Claude Agent SDK with Persistent Memory

Run this notebook

This recipe is available as an interactive Jupyter notebook. Open in GitHub →

Build a Claude agent that remembers across sessions using Hindsight memory tools and automatic hooks.

Features

In-process MCP server with retain, recall, and reflect tools
Automatic memory hooks that inject context before each prompt
Auto-retain agent results for future sessions
Knowledge that compounds over repeated runs

Prerequisites

Claude Code CLI installed and authenticated (npm install -g @anthropic-ai/claude-code && claude auth login, or set ANTHROPIC_API_KEY)
An LLM API key for Hindsight (OpenAI, Gemini, etc.)
Hindsight running locally via Docker (see setup below)
Alternatively, a Hindsight Cloud account (no Docker needed)

note

The Claude Agent SDK runs the Claude Code CLI as a subprocess. You need the CLI installed and authenticated — either via claude auth login or by setting ANTHROPIC_API_KEY in your environment.

Start Hindsight Locally

Before running this notebook, start Hindsight in a terminal:

export LLM_API_KEY="your-llm-api-key"

docker run --rm -it --pull always -p 8888:8888 -p 9999:9999 \
  -e HINDSIGHT_API_LLM_API_KEY=$LLM_API_KEY \
  -e HINDSIGHT_API_LLM_MODEL=gpt-4o-mini \
  -v $HOME/.hindsight-docker:/home/hindsight/.pg0 \
  ghcr.io/vectorize-io/hindsight:latest

1. Install Dependencies

!pip install -q hindsight-claude-agent-sdk nest-asyncio

2. Configure Environment

import nest_asyncio
nest_asyncio.apply()

import os
import getpass

# Anthropic API key (used by Claude Agent SDK)
if not os.getenv("ANTHROPIC_API_KEY"):
    os.environ["ANTHROPIC_API_KEY"] = getpass.getpass("Enter your Anthropic API key: ")

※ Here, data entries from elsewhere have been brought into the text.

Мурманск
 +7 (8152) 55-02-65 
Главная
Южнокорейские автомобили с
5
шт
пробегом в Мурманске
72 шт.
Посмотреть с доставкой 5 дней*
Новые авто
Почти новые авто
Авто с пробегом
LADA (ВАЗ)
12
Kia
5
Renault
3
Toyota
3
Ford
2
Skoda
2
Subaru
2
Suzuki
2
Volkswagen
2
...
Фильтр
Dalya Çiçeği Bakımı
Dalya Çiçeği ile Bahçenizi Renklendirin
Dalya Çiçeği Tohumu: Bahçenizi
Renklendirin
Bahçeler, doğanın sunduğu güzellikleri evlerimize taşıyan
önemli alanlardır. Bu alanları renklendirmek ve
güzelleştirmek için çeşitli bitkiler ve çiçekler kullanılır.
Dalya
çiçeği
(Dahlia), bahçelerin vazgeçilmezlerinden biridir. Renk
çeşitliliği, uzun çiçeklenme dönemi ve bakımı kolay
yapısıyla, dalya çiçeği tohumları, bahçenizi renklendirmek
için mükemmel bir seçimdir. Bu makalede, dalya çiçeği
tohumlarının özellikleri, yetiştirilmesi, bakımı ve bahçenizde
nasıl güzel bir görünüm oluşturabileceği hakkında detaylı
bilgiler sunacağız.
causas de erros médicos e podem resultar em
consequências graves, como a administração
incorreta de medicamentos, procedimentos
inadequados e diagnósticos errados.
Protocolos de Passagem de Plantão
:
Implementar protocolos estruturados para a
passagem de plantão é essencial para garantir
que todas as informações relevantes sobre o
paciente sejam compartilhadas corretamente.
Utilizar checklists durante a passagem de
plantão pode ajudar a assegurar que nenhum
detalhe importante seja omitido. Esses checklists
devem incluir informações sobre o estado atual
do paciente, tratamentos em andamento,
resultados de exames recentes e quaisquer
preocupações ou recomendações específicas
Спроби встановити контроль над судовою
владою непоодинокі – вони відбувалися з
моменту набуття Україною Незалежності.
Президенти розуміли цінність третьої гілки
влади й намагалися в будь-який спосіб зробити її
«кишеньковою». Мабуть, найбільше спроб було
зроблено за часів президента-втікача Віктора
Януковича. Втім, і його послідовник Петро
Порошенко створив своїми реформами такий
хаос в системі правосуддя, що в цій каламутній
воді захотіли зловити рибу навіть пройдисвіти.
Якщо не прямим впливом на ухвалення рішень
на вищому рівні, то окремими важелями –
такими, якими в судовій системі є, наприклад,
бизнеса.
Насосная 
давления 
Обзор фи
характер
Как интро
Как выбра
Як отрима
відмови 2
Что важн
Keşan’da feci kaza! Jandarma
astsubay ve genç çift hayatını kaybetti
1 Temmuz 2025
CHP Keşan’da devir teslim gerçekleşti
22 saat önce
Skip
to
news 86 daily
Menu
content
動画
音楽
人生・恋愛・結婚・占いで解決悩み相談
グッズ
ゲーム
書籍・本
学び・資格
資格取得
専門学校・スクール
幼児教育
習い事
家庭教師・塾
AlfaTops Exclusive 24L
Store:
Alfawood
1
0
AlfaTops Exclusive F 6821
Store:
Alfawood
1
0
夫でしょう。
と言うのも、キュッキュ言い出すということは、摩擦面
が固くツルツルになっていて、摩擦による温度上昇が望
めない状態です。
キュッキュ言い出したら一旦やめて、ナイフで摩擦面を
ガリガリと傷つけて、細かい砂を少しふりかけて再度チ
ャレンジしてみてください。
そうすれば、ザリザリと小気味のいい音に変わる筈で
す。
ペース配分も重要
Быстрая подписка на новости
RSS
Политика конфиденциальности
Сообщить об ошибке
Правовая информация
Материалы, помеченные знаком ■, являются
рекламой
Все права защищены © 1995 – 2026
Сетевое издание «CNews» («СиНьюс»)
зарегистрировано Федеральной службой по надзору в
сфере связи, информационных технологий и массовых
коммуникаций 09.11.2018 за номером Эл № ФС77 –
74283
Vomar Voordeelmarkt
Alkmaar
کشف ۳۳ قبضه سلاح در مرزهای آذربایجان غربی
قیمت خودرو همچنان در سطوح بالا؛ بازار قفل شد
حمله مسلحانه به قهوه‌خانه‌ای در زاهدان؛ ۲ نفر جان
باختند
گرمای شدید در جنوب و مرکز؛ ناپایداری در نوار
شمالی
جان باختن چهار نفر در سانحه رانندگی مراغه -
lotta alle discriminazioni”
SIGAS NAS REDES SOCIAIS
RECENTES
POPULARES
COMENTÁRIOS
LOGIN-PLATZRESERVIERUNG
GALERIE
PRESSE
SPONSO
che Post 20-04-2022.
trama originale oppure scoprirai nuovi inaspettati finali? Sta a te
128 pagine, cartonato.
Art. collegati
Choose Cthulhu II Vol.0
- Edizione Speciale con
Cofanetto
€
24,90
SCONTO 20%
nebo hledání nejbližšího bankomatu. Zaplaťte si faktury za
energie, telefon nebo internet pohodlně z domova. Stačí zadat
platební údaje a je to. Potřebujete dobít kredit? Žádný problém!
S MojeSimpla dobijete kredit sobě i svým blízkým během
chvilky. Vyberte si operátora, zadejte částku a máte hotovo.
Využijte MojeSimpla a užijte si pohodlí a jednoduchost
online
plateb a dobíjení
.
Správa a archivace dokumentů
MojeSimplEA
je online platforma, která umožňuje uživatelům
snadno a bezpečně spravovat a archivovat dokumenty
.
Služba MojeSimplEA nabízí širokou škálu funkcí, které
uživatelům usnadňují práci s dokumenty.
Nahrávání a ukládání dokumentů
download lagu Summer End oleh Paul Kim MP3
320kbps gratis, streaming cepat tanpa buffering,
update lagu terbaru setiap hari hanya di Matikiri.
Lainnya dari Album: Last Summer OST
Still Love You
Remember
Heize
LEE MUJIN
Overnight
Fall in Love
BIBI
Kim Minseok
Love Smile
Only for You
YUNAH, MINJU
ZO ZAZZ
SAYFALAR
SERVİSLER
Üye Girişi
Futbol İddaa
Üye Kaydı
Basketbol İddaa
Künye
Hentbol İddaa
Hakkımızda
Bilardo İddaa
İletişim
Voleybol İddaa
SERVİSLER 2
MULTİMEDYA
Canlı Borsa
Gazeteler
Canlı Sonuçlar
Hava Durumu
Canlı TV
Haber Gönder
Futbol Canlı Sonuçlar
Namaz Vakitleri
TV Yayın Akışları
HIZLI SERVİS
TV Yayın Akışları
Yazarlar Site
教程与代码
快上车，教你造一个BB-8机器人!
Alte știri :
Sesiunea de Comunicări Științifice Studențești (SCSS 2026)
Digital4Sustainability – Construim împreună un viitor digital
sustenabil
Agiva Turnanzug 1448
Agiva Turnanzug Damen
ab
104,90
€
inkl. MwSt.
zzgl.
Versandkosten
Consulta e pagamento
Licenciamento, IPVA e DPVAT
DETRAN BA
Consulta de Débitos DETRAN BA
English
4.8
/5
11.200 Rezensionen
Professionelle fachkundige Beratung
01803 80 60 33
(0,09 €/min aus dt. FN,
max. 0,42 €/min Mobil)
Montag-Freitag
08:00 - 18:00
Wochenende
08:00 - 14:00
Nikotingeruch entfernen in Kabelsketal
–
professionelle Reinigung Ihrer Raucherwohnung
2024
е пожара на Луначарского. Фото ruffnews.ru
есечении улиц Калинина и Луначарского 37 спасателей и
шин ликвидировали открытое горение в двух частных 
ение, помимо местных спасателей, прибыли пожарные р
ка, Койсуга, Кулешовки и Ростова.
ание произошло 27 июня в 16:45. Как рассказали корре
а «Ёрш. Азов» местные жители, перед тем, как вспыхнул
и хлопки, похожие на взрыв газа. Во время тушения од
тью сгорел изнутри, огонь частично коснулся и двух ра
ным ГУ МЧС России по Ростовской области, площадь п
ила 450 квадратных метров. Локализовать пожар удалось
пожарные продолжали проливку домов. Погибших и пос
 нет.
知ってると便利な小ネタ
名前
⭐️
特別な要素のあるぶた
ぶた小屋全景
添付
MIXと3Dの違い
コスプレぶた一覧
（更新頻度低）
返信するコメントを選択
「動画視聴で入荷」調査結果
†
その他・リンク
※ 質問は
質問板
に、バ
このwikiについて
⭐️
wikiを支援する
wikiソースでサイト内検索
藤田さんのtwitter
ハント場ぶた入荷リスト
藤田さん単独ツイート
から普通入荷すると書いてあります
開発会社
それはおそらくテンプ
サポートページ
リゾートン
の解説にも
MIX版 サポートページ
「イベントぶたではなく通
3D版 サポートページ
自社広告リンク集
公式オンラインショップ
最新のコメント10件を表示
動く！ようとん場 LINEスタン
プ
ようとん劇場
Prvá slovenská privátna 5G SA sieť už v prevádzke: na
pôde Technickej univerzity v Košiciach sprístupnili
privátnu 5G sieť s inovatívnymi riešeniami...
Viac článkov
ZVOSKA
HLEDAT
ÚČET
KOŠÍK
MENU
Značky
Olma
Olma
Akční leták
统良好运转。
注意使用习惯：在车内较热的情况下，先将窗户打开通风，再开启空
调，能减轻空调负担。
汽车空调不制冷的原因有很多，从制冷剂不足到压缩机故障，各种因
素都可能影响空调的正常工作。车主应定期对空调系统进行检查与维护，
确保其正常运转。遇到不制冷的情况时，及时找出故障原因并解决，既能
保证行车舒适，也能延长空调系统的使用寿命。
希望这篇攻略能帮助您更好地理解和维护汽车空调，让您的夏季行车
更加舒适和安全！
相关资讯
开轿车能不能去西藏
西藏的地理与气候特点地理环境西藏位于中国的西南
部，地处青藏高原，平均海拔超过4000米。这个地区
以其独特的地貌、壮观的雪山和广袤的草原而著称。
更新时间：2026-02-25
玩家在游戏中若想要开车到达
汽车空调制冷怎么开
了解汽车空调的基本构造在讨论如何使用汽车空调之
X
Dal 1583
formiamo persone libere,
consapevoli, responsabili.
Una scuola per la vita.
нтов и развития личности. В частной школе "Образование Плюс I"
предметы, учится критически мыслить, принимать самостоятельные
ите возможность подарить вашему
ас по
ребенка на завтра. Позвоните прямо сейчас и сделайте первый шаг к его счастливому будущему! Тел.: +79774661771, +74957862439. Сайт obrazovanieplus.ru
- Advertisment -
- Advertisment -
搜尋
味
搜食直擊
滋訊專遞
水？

# Hindsight connection (defaults to local self-hosted instance)
# For Hindsight Cloud, set HINDSIGHT_API_URL and HINDSIGHT_API_KEY env vars
HINDSIGHT_API_URL = os.getenv("HINDSIGHT_API_URL", "http://localhost:8888")
HINDSIGHT_API_KEY = os.getenv("HINDSIGHT_API_KEY", None)  # optional, for Hindsight Cloud
BANK_ID = "claude-agent-demo"

print(f"Hindsight API: {HINDSIGHT_API_URL}")
print(f"Using API key: {'yes' if HINDSIGHT_API_KEY else 'no (self-hosted)'}")
print(f"Bank ID: {BANK_ID}")

3. Create a Memory Bank

from hindsight_client import Hindsight

hindsight = Hindsight(base_url=HINDSIGHT_API_URL, api_key=HINDSIGHT_API_KEY)

# Create a dedicated bank for this demo (safe to re-run)
try:
    hindsight.create_bank(
        bank_id=BANK_ID,
        name="Claude Agent Demo",
        mission="Remember user preferences, decisions, and project context for a software development assistant.",
    )
    print(f"Bank '{BANK_ID}' created.")
except Exception:
    print(f"Bank '{BANK_ID}' already exists, continuing.")

4. Set Up Memory Tools

Create an in-process MCP server with retain, recall, and reflect tools:

from hindsight_claude_agent_sdk import create_hindsight_server

server = create_hindsight_server(
    bank_id=BANK_ID,
    hindsight_api_url=HINDSIGHT_API_URL,
    api_key=HINDSIGHT_API_KEY,
    tags=["source:claude-agent-sdk-demo"],
)

print("Hindsight MCP server created with tools: hindsight_retain, hindsight_recall, hindsight_reflect")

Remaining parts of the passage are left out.